Stored data:

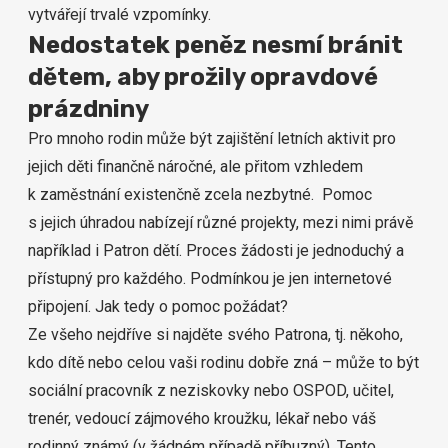
vytvářejí trvalé vzpomínky.
Nedostatek peněz nesmí bránit
dětem, aby prožily opravdové
prázdniny
Pro mnoho rodin může být zajištění letních aktivit pro
jejich děti finančně náročné, ale přitom vzhledem
k zaměstnání existenčně zcela nezbytné. Pomoc
s jejich úhradou nabízejí různé projekty, mezi nimi právě
například i Patron dětí. Proces žádosti je jednoduchý a
přístupný pro každého. Podmínkou je jen internetové
připojení. Jak tedy o pomoc požádat?
Ze všeho nejdříve si najděte svého Patrona, tj. někoho,
kdo dítě nebo celou vaši rodinu dobře zná – může to být
sociální pracovník z neziskovky nebo OSPOD, učitel,
trenér, vedoucí zájmového kroužku, lékař nebo váš
rodinný známý (v žádném případě příbuzný). Tento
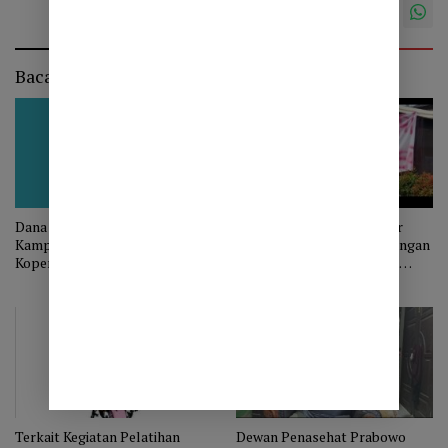
Baca Juga
Dana Desa Rp12,5 Juta per
Mahasiswa Tempel Kantor
Kampung Menguap? Pelatihan
Kejaksaan Aceh Tengah dengan
Koperasi Merah Putih Aceh
Tulisan “Kajari Mafia Dana
Tengah Jadi Misteri
Desa”
Terkait Kegiatan Pelatihan
Dewan Penasehat Prabowo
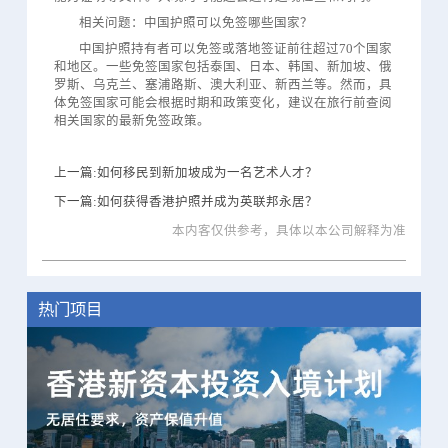
相关问题：中国护照可以免签哪些国家？
中国护照持有者可以免签或落地签证前往超过70个国家
和地区。一些免签国家包括泰国、日本、韩国、新加坡、俄
罗斯、乌克兰、塞浦路斯、澳大利亚、新西兰等。然而，具
体免签国家可能会根据时期和政策变化，建议在旅行前查阅
相关国家的最新免签政策。
上一篇:如何移民到新加坡成为一名艺术人才？
下一篇:如何获得香港护照并成为英联邦永居？
本内客仅供参考，具体以本公司解释为准
热门项目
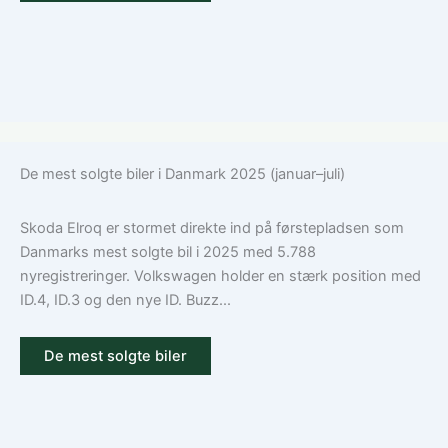
De mest solgte biler i Danmark 2025 (januar–juli)
Skoda Elroq er stormet direkte ind på førstepladsen som
Danmarks mest solgte bil i 2025 med 5.788
nyregistreringer. Volkswagen holder en stærk position med
ID.4, ID.3 og den nye ID. Buzz...
De mest solgte biler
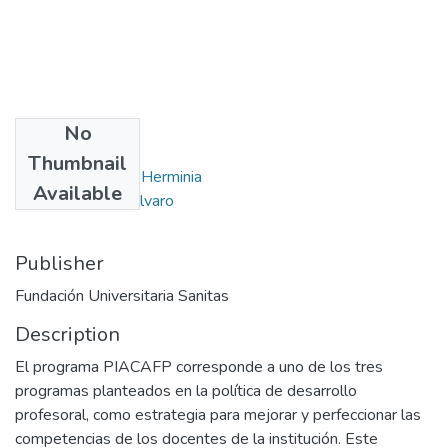
No
Authors
Thumbnail
Roa Trujillo, Sonia Herminia
Available
García Martínez, Álvaro
Publisher
Fundación Universitaria Sanitas
Description
El programa PIACAFP corresponde a uno de los tres
programas planteados en la política de desarrollo
profesoral, como estrategia para mejorar y perfeccionar las
competencias de los docentes de la institución. Este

Action item:
Above are some records; extract exactly the lines from the one containing "Terkait Kegiatan Pelatihan" through the one containing "Description" and drop the pictures.

Answer box:
Terkait Kegiatan Pelatihan
Dewan Penasehat Prabowo
相关问题：中国护照可以免签哪些国家？
中国护照持有者可以免签或落地签证前往超过70个国家
和地区。一些免签国家包括泰国、日本、韩国、新加坡、俄
罗斯、乌克兰、塞浦路斯、澳大利亚、新西兰等。然而，具
体免签国家可能会根据时期和政策变化，建议在旅行前查阅
相关国家的最新免签政策。
上一篇:如何移民到新加坡成为一名艺术人才？
下一篇:如何获得香港护照并成为英联邦永居？
本内客仅供参考，具体以本公司解释为准
热门项目
De mest solgte biler i Danmark 2025 (januar–juli)
Skoda Elroq er stormet direkte ind på førstepladsen som
Danmarks mest solgte bil i 2025 med 5.788
nyregistreringer. Volkswagen holder en stærk position med
ID.4, ID.3 og den nye ID. Buzz...
De mest solgte biler
No
Authors
Thumbnail
Roa Trujillo, Sonia Herminia
Available
García Martínez, Álvaro
Publisher
Fundación Universitaria Sanitas
Description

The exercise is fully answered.